*** Opening Extracted data ***
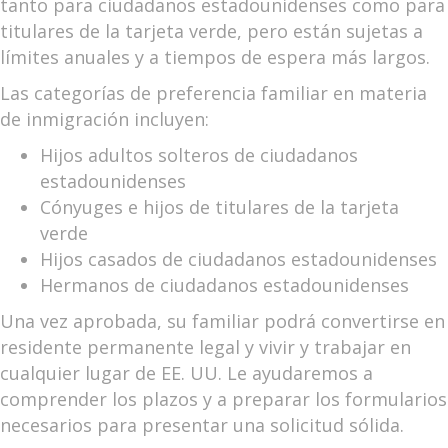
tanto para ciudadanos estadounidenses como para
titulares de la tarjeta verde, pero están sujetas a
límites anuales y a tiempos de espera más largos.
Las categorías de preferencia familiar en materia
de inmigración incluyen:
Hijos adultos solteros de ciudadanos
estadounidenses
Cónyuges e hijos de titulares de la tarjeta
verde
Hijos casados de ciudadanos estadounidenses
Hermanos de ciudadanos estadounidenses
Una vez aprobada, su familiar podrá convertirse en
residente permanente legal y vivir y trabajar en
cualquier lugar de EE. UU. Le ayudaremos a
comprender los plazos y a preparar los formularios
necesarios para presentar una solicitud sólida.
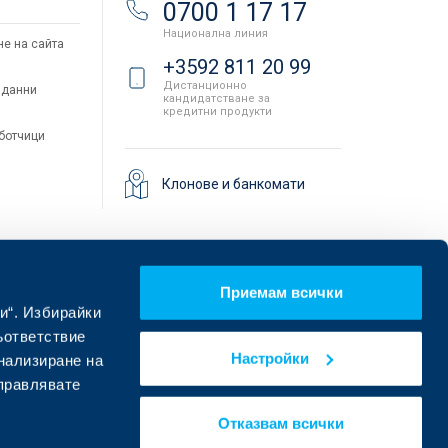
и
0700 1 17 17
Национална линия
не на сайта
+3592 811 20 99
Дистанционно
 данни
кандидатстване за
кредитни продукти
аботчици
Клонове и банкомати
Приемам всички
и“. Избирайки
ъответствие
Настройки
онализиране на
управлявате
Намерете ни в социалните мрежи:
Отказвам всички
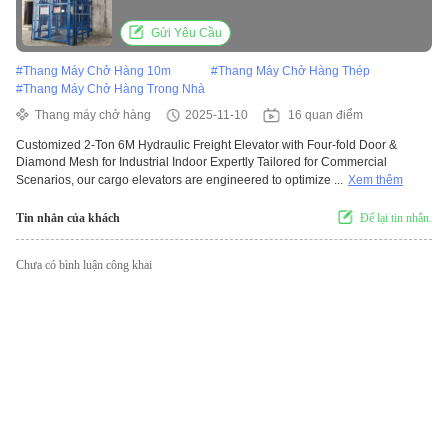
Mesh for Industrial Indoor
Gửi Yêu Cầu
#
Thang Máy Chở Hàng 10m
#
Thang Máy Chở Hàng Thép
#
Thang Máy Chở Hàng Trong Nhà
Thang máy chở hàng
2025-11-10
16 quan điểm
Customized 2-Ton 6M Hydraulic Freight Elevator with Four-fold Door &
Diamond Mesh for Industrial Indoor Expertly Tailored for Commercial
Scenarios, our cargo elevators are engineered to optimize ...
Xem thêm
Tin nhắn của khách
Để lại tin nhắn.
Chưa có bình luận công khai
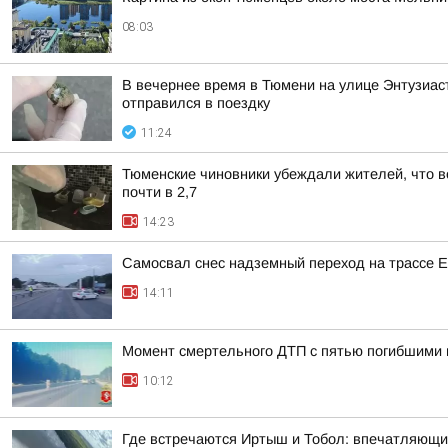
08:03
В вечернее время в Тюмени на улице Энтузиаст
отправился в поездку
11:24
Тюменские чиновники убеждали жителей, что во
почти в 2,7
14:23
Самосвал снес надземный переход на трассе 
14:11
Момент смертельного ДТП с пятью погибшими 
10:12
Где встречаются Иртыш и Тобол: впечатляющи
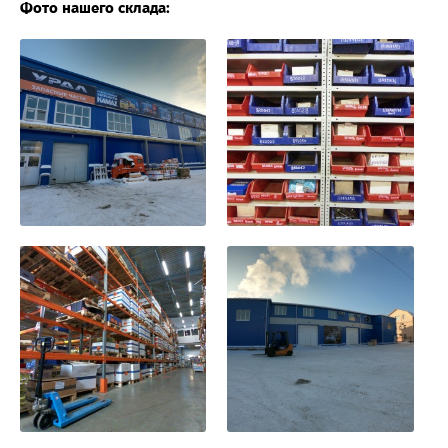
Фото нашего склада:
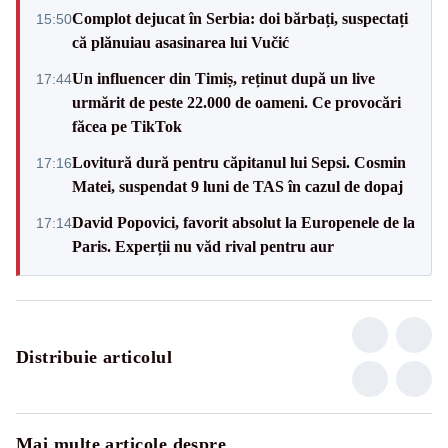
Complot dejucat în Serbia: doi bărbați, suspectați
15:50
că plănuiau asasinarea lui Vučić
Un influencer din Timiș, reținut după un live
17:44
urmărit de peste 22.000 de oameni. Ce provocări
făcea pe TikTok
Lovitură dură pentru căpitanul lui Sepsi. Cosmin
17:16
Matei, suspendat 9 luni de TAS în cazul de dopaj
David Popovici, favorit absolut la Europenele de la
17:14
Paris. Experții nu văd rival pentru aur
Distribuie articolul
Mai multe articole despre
*** Closing Extracted data ***
*** Opening Extracted data ***
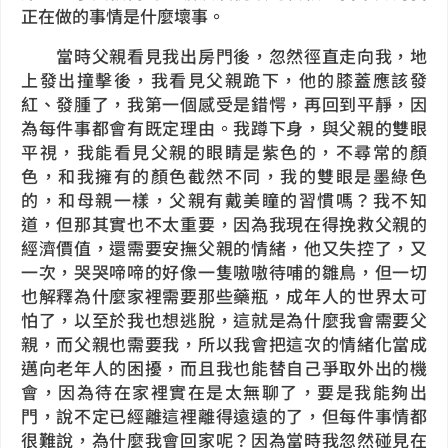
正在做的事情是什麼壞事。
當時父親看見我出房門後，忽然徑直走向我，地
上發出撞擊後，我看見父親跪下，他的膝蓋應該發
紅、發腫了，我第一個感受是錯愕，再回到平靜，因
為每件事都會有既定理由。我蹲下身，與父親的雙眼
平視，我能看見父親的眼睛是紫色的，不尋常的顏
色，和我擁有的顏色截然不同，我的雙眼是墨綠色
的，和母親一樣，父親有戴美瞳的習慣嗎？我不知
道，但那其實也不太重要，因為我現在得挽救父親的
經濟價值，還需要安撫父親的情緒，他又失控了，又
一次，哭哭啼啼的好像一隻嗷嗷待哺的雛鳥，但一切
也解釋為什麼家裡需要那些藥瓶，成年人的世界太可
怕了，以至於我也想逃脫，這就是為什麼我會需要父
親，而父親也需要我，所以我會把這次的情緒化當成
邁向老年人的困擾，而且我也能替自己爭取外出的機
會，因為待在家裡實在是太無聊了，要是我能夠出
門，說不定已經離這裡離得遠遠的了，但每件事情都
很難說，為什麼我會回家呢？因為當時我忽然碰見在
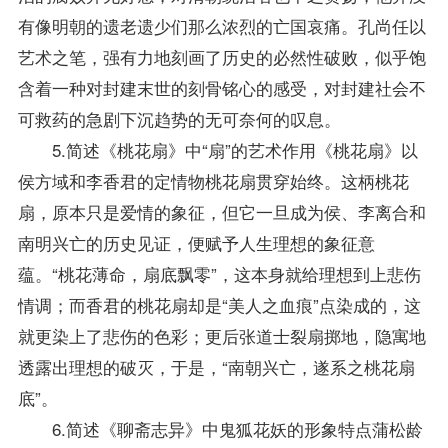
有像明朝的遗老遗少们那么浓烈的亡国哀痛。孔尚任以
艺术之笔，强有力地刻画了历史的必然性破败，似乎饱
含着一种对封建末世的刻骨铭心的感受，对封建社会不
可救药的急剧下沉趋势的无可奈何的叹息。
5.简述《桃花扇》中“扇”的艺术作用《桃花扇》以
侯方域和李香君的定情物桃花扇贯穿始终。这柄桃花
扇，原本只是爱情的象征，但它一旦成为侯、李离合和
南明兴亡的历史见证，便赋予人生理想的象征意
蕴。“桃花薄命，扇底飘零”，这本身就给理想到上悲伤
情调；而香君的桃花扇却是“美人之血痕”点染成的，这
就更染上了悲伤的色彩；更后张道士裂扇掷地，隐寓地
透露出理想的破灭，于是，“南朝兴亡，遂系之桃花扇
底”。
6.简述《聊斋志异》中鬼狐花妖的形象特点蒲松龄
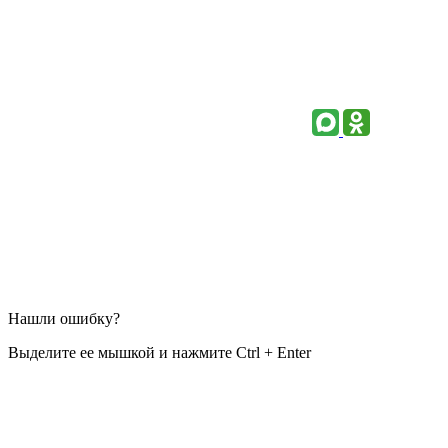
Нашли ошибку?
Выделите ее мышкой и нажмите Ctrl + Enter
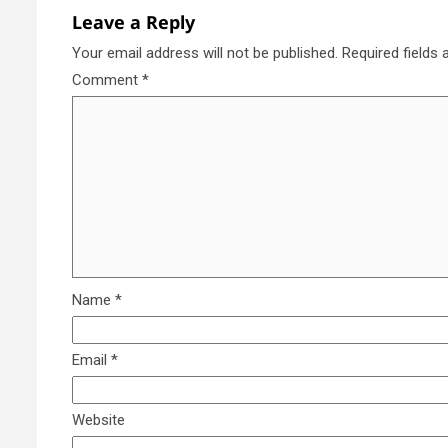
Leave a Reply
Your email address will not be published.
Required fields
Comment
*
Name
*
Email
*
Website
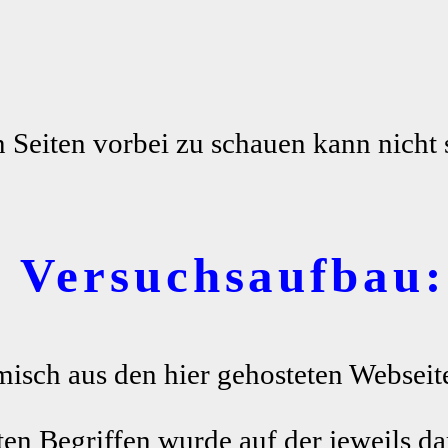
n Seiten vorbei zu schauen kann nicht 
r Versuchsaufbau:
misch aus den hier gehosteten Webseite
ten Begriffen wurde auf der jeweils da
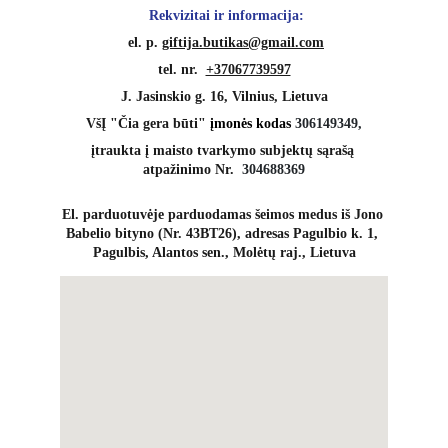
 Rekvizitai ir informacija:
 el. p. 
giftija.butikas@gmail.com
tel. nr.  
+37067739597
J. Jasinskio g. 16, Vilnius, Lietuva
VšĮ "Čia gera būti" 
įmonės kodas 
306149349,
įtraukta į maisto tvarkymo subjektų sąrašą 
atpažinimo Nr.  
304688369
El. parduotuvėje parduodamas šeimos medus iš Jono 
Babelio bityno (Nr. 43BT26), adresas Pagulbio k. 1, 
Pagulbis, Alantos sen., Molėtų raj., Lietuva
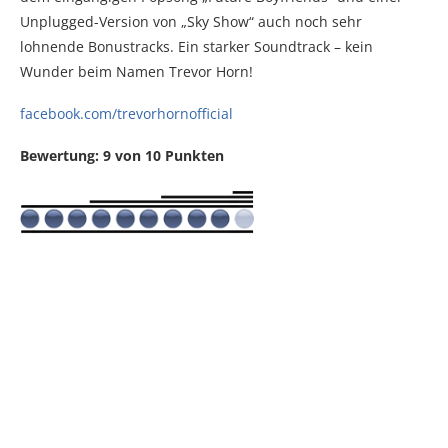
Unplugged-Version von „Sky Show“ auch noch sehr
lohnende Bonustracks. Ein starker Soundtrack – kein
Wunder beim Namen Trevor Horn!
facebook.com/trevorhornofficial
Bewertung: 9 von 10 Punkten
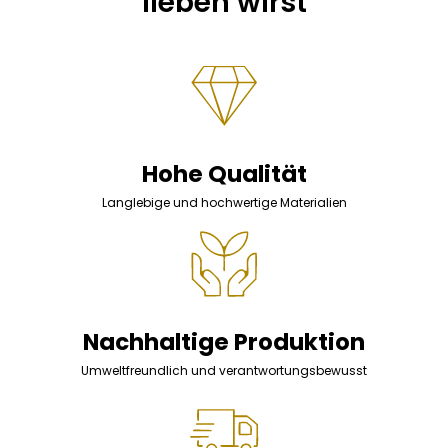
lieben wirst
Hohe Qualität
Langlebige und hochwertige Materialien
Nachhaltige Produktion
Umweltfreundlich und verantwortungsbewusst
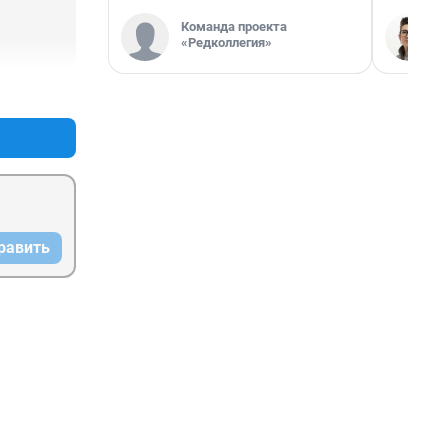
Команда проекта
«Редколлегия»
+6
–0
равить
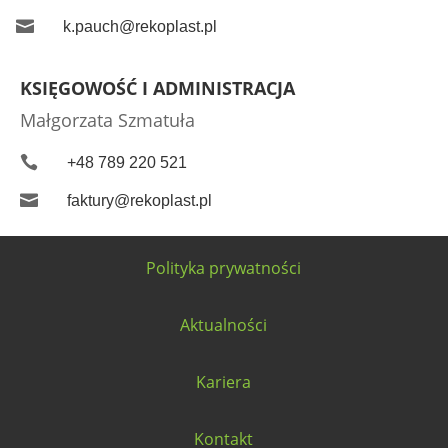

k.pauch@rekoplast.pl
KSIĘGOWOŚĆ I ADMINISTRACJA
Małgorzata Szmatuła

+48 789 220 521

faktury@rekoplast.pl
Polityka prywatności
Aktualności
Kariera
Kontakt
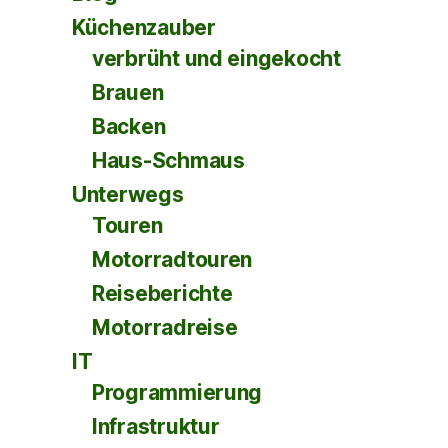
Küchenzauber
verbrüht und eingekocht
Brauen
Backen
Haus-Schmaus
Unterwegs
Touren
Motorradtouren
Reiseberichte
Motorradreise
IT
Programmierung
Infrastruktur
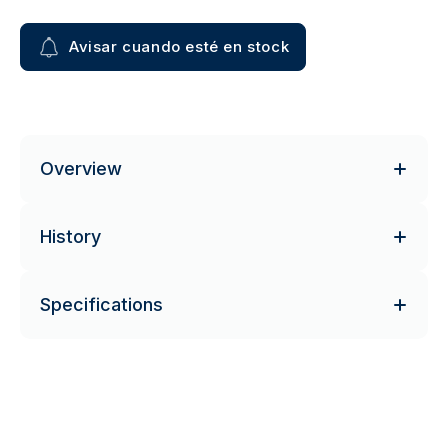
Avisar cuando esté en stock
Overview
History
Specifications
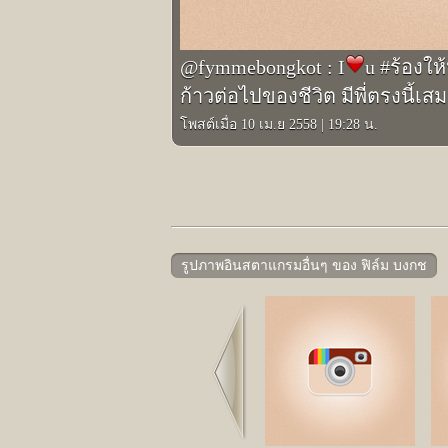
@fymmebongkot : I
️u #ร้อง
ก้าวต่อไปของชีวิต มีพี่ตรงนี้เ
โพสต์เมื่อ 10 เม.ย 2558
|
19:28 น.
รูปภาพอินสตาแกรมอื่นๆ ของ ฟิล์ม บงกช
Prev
*** Closing Extracted data ***
*Exercise*
From the data above, retype only the lines starting with the line with "Самосвал снес надземный переход на трассе" and going on through the line with "Mai multe articole despre", exactly, leaving out the pictures.

*Problem solution*
Самосвал снес надземный переход на трассе 
14:11
Момент смертельного ДТП с пятью погибшими 
10:12
Где встречаются Иртыш и Тобол: впечатляющи
Фото нашего склада:
Complot dejucat în Serbia: doi bărbați, suspectați
15:50
că plănuiau asasinarea lui Vučić
Un influencer din Timiș, reținut după un live
17:44
urmărit de peste 22.000 de oameni. Ce provocări
făcea pe TikTok
Lovitură dură pentru căpitanul lui Sepsi. Cosmin
17:16
Matei, suspendat 9 luni de TAS în cazul de dopaj
David Popovici, favorit absolut la Europenele de la
17:14
Paris. Experții nu văd rival pentru aur
Distribuie articolul
Mai multe articole despre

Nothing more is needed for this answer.